WORK REQUIRED »
Word for word, the records below are to be set down again.

▽

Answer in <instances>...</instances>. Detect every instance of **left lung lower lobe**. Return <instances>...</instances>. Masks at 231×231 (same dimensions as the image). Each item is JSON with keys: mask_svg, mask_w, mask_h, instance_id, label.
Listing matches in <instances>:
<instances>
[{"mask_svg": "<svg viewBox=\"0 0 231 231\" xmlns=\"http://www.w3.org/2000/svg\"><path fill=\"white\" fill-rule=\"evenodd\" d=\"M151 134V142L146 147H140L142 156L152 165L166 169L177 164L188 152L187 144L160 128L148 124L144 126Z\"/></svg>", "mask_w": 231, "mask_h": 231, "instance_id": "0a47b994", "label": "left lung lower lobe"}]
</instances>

△

YOUR RESPONSE »
Answer in <instances>...</instances>. Detect every instance of **left lung lower lobe**. Return <instances>...</instances>. Masks at 231×231 (same dimensions as the image). Each item is JSON with keys: mask_svg, mask_w, mask_h, instance_id, label.
Listing matches in <instances>:
<instances>
[{"mask_svg": "<svg viewBox=\"0 0 231 231\" xmlns=\"http://www.w3.org/2000/svg\"><path fill=\"white\" fill-rule=\"evenodd\" d=\"M151 134V142L146 147H140L142 156L152 165L166 169L177 164L188 152L187 144L160 128L148 124L144 126Z\"/></svg>", "mask_w": 231, "mask_h": 231, "instance_id": "0a47b994", "label": "left lung lower lobe"}]
</instances>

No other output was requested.